China’s white paper on forced labour suggests unease at western pressure
China’s new white paper on forced labour in Xinjiang suggests a government uneasy about growing western pressure over abuses of Muslim minorities in the region
It also gives a rare, if oblique, glance into the scale of government attempts to reshape communities in the region, detailing how 10% of the region’s population were relocated over the past year, after being dubbed “surplus rural workers”.
The white paper comes just days after the US said it would block imports of goods, including cotton, clothes and computer parts, from five companies based in Xinjiang, over concerns about forced labour.
The “Withhold Release Orders” come into effect immediately, and Washington is considering far more sweeping region-wide bans on products including cotton and tomatoes.
There is also pressure from the private sector; this week, H&M became the latest western company to say it would cut ties with producers in the region.
“My hunch is that the CCP issued the white paper because it fears economic consequences,” said Timothy Grose, a professor of China studies with expertise in ethnic policy at the Rose-Hulman Institute of Technology in Indiana.
“Reports of forced labor have circulated for over a year, so the timing of this white paper is interesting … Quite possibly, the CCP fears other countries will impose similar [import bans].”
Forced labour is part of a broad Chinese government campaign of repression against Muslim minorities in Xinjiang, which has also involved reproductive coercion and more than a million people being forced into a vast network of internment camps.
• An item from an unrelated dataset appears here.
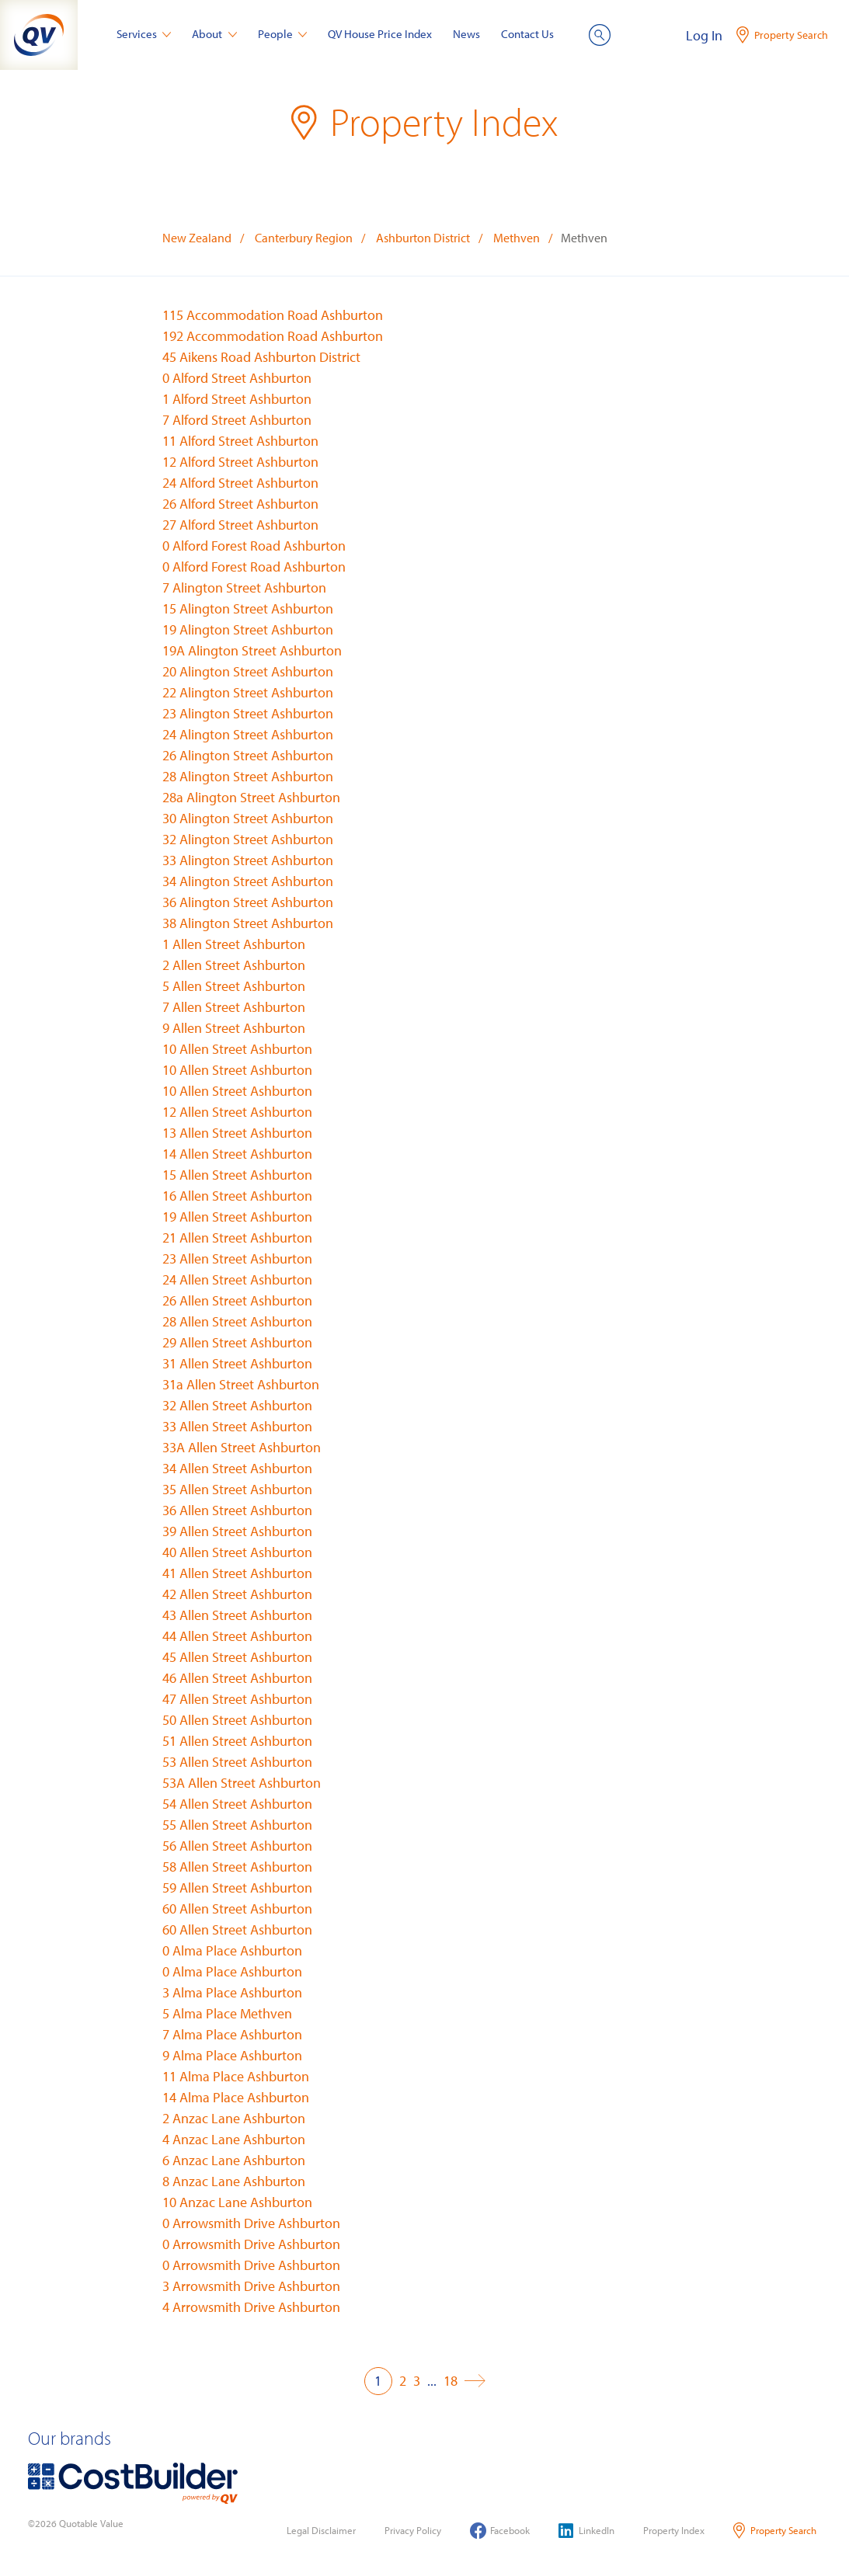 This screenshot has height=2576, width=849. What do you see at coordinates (241, 1447) in the screenshot?
I see `33A Allen Street Ashburton` at bounding box center [241, 1447].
Details of the system have filtered out of the region slowly, with satellite images and survivor accounts helping piece together understanding of what is happening.
Beijing strenuously denies there is any abuse in Xinjiang. It initially rejected reports of a new network of camps, and then later said the centres it had built were vocational and language training centres.
The paper may not shed direct light on the camp system. Although it describes 1.29 million people a year passing through vocational training, the Chinese language name for these centres is different from the one used in official documents to describe the internment and “re-education” camps.
However, it does make clear the scale on which communities are being reshaped in Xinjiang. It claims that 2.6 million so-called “surplus” rural workers – or about 10% of all residents – were “relocated” in the year to June 2020, with 1.8 million moved the year before that.
A recent “surplus labour” policy in some regions of Xinjiang obliges those aged under 30 to travel outside Xinjiang to work and “eliminate old habits”, Grose said, while those aged 30 to 45 relocate within Xinjiang.
The white paper provides names of a few individuals it says travelled thousands of kilometres from their homes for work, including in coastal Fujian province, and eastern Jiangxi and Anhui provinces. In most cases it does not say what their new work is.
The white paper also confirms that southern rural areas, a traditional heartland of minority Uighur communities and culture, have been a particular focus of government campaigns.
“Profound changes have taken place in the life, work and mentality of the people of all the ethnic groups in Xinjiang and particularly in southern Xinjiang,” the white paper said.